Coin Change Algorithm with limited coins - Scheme

Question

i need to write the procedure change which gets a sum of money and list of available coins, and returns the number of possible ways to pay the money with these coins. And as i said, the coins are limited.

Examples:

(change 10 '(5 5 10)) → 2
;; [1 coin of 10 ,2 coins of 5]

(change 5 '(1 1 1 2 2 5 10)) → 3
;; [1 coin of 5, 1 coin of 2 and 3 coins of 1, 2 coins of 2 and 1 coin of 1]

I tried this:

(define (change sum coins)
  (if (< sum 0)
      0
      (if (= sum 0)
          1
          (if (and (> sum 0) (<= (length coins) 0))
            0
            (+ (change (- sum (car coins)) (cdr coins)) 
               (change sum (cdr coins)))))))
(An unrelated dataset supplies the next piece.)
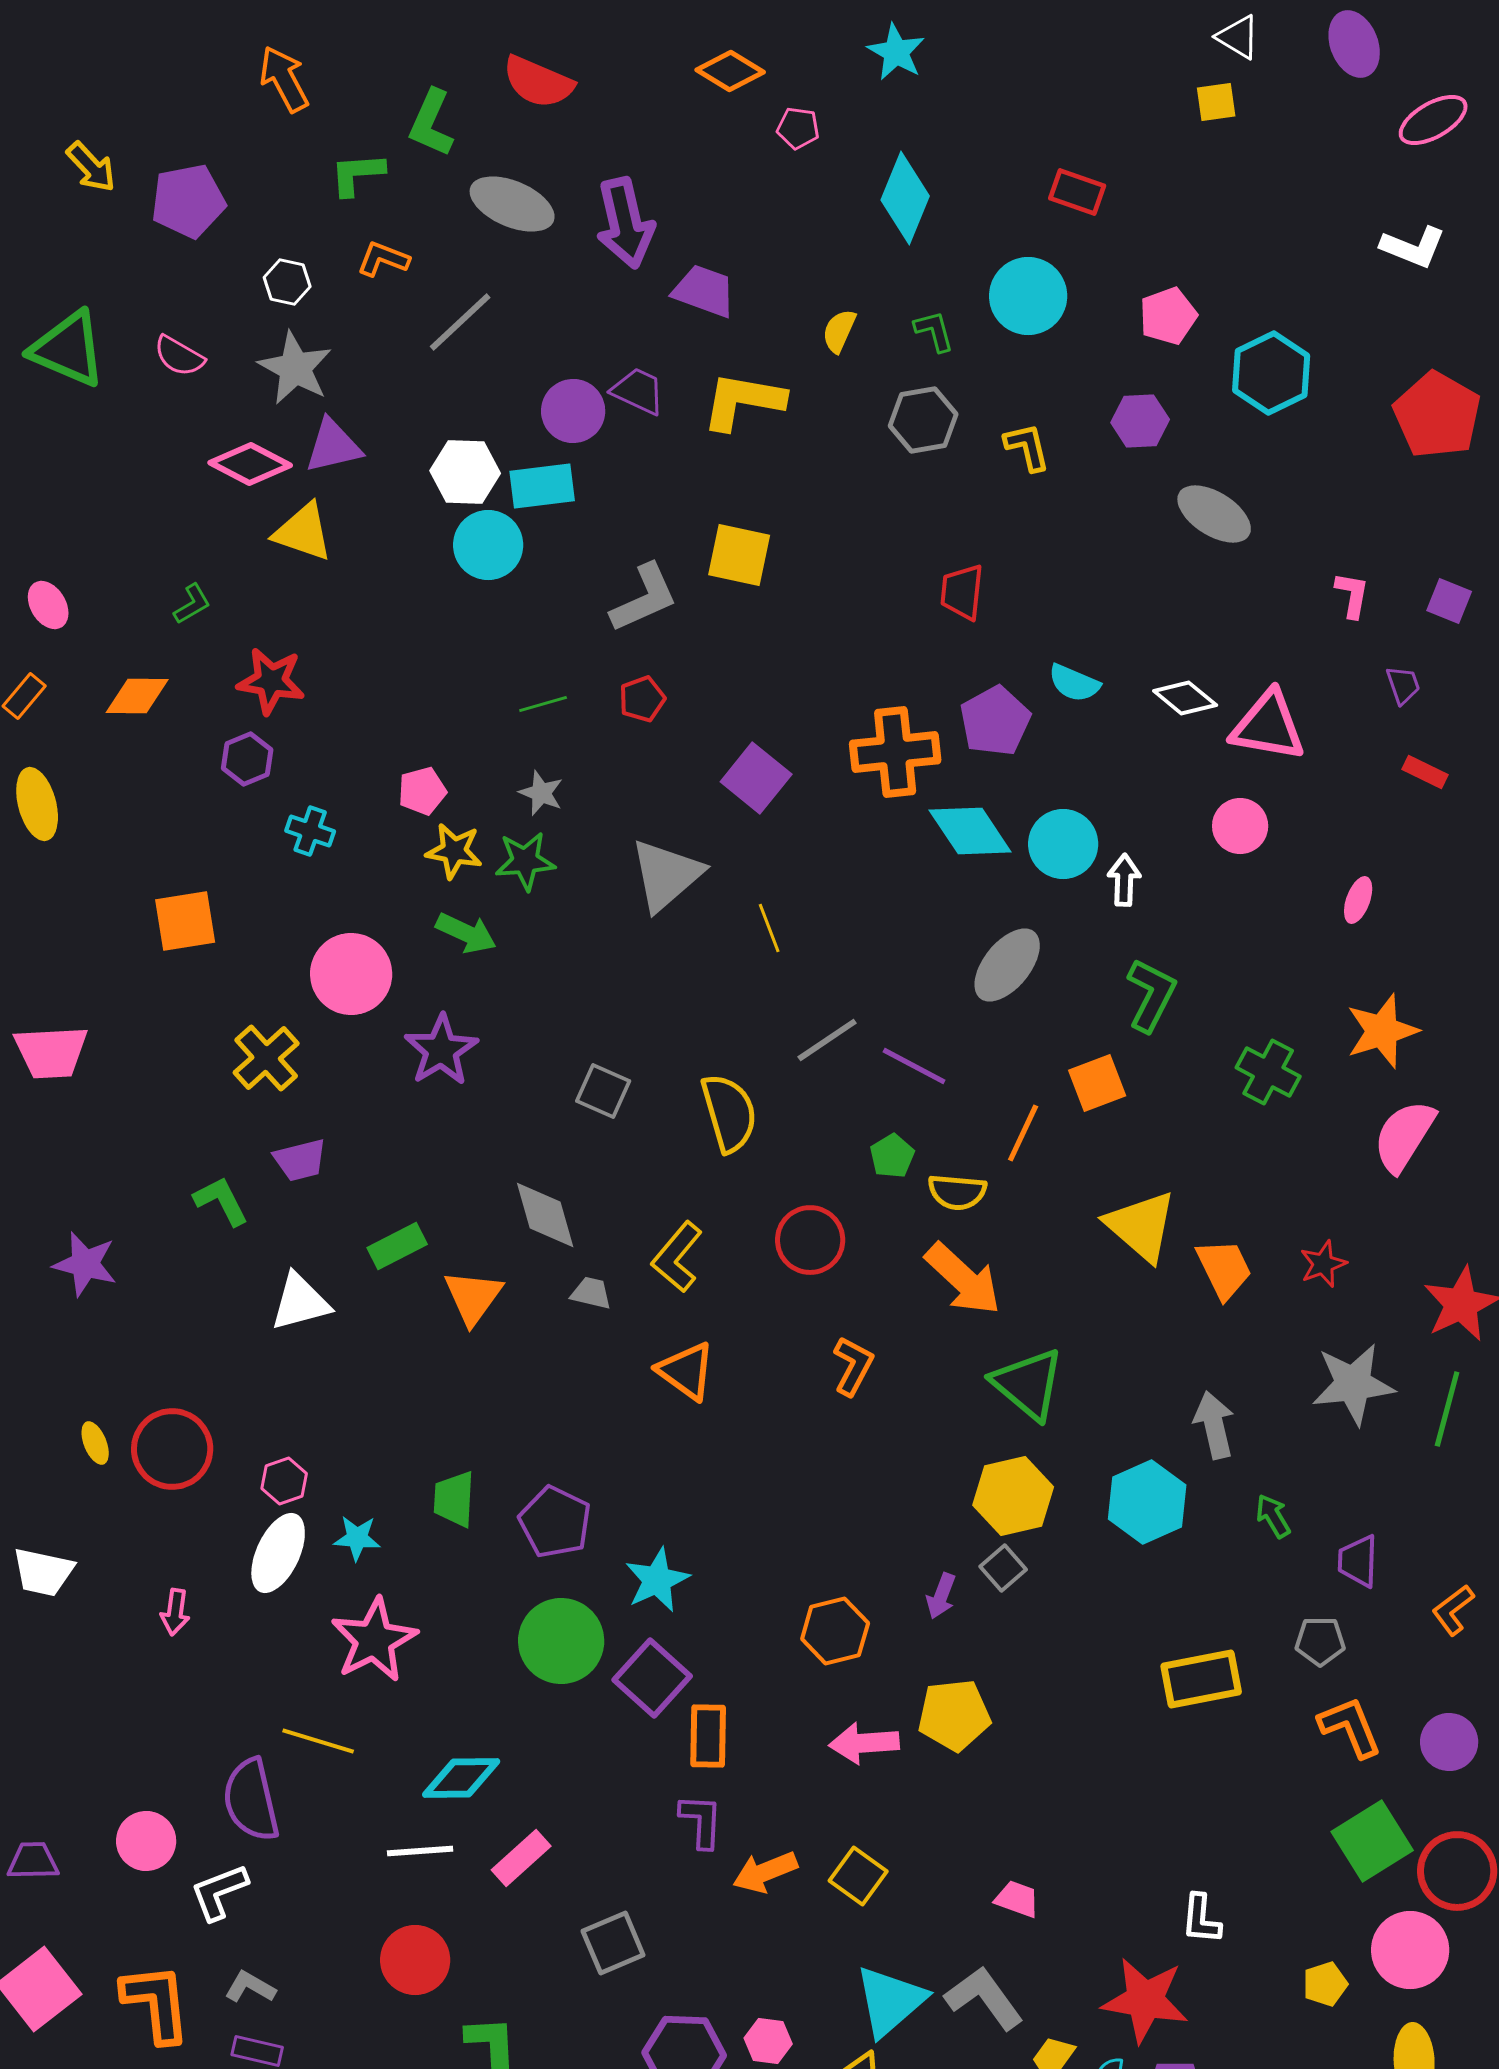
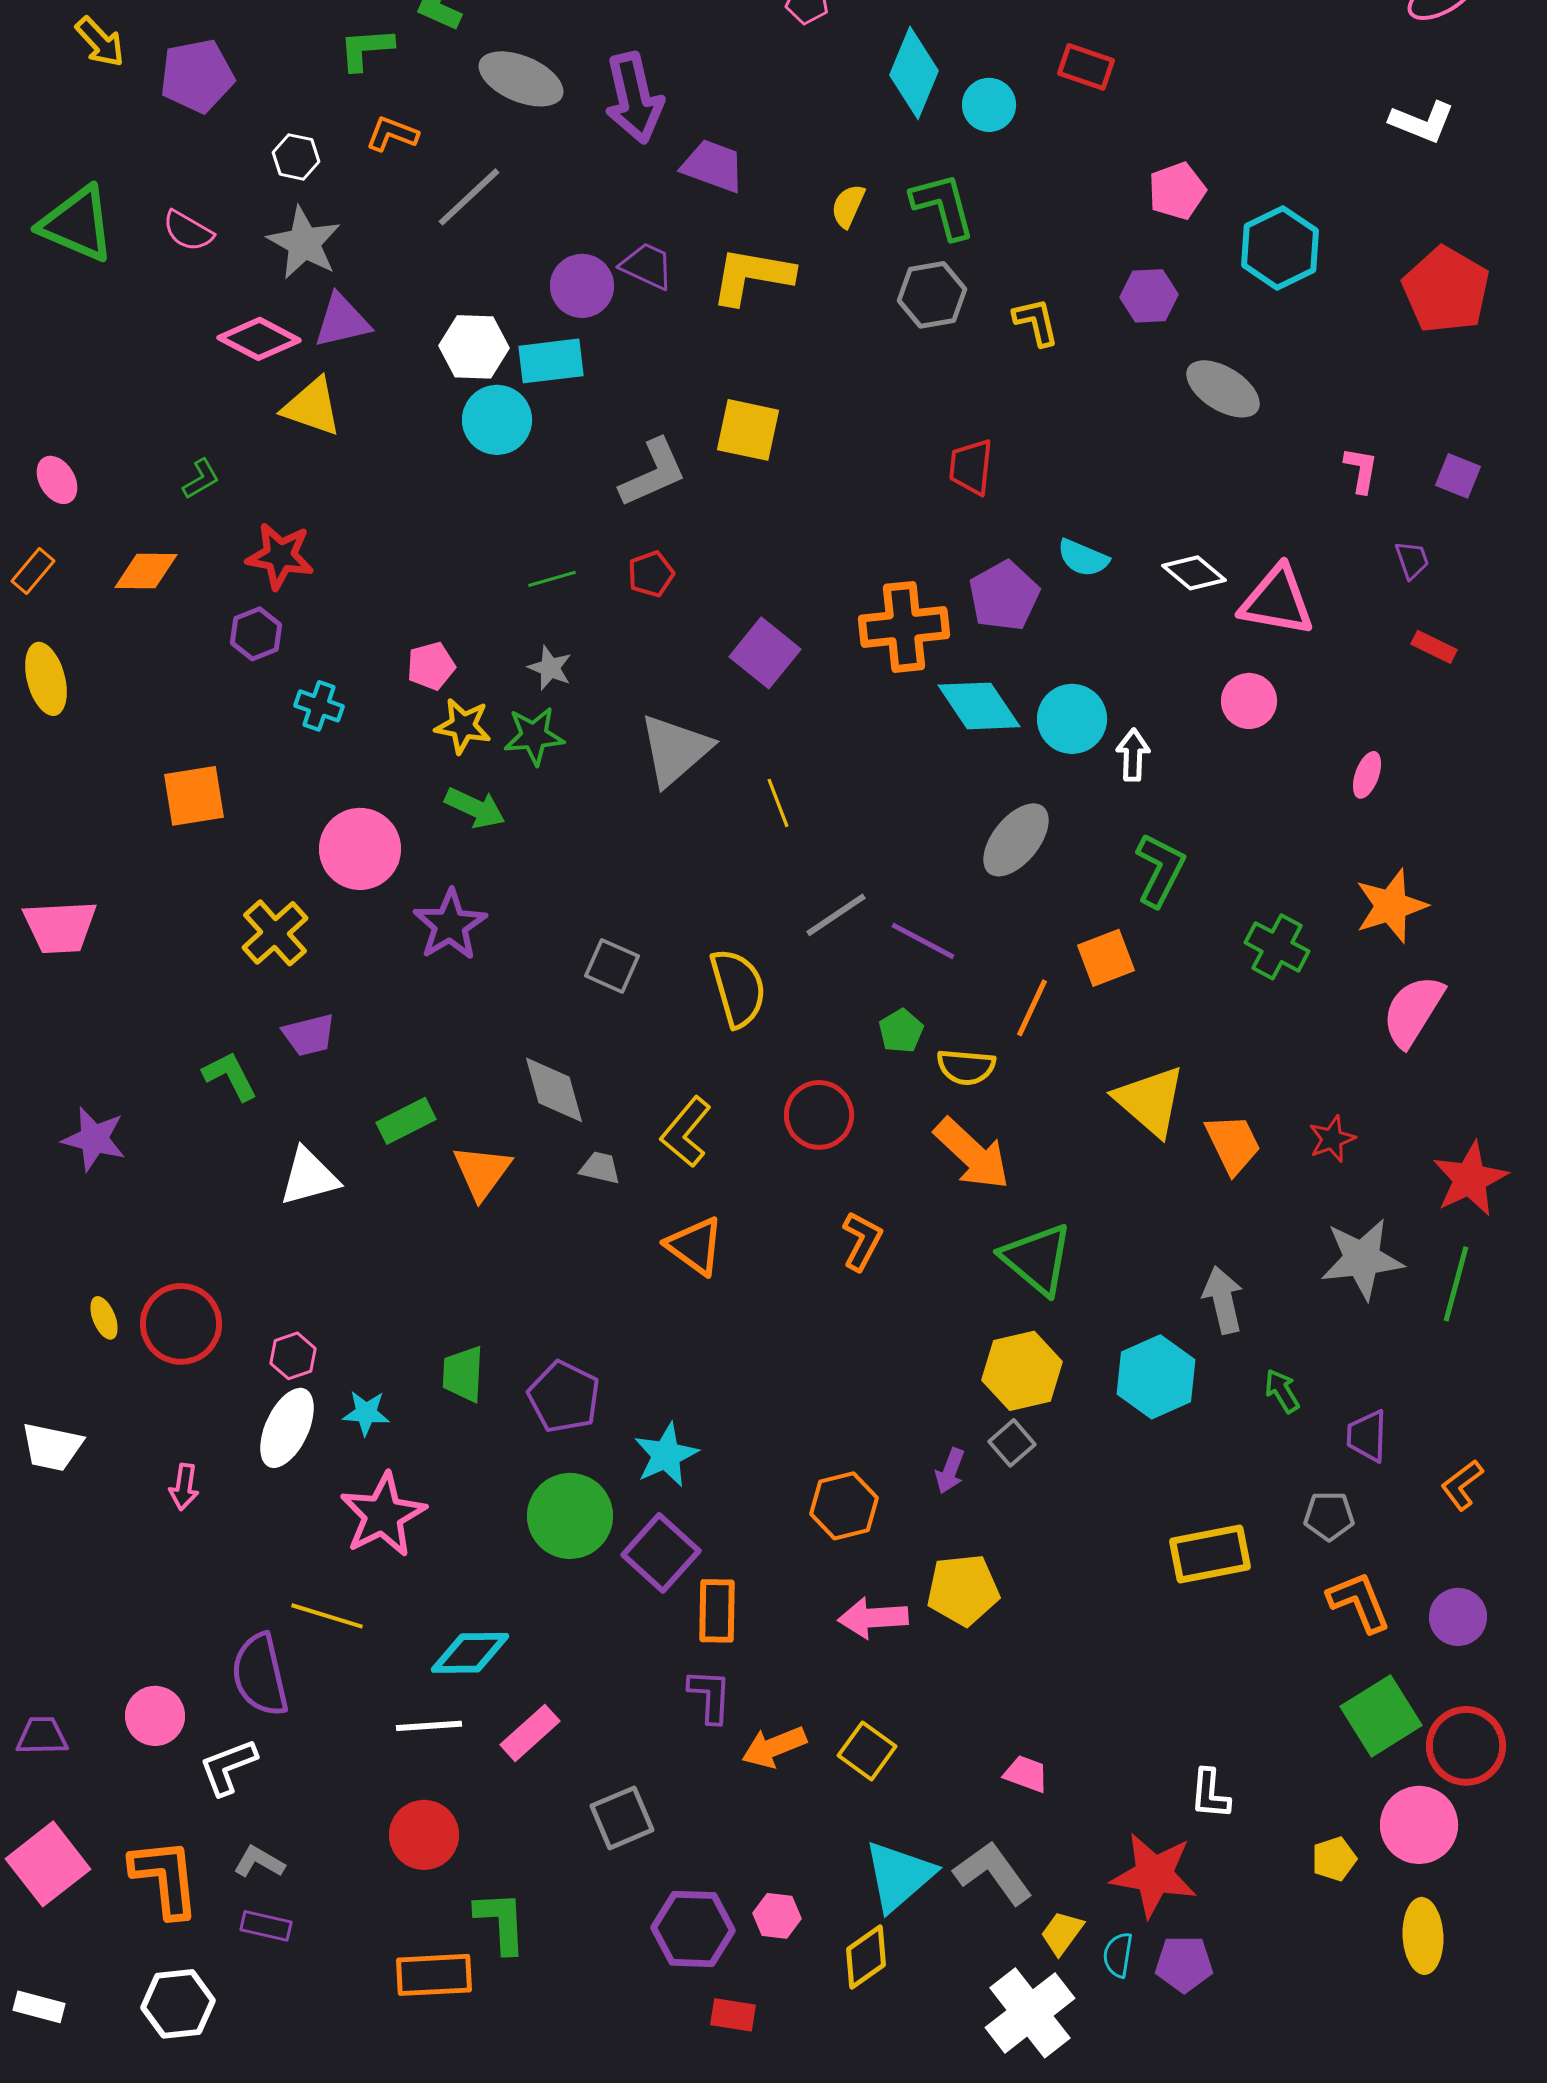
cyan circle: (1028, 296) -> (989, 105), moved, size x0.7
green L-shape: (934, 331) -> (943, 206), size x1.6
But i couldn't get rid of some duplicates counts... instead of 3, my output for the 2nd example was:

(change 5 '(1 1 1 2 2 5 10)) → 6

What can be done to fix this problem?

(The code should be run in Racket, purely functional and not using any build-in methods. I prefer recursive. The only data structures that allowed are List and Pair)

ryden · Accepted Answer

Done it! My algorithm was simple, using this remove-all method:

(define remove-all
  (lambda (x lst)
    (if (empty? lst)
        '()
    (if (= (car lst) x)
        (remove-all x (cdr lst))
    (cons (car lst) 
          (remove-all x (cdr lst)))))))

(define payment
    (lambda (n coins-lst)
        (if (< n 0)
            0
        (if (= n 0)
            1
        (if (and (> n 0) (empty? coins-lst))
            0
        (+ (payment  (- n (car coins-lst))  (cdr coins-lst)) 
           (payment n (remove-all (car coins-lst) coins-lst))))))))

Thanks for all your advice!

Coin Change Algorithm with limited coins - Scheme

Answers (2)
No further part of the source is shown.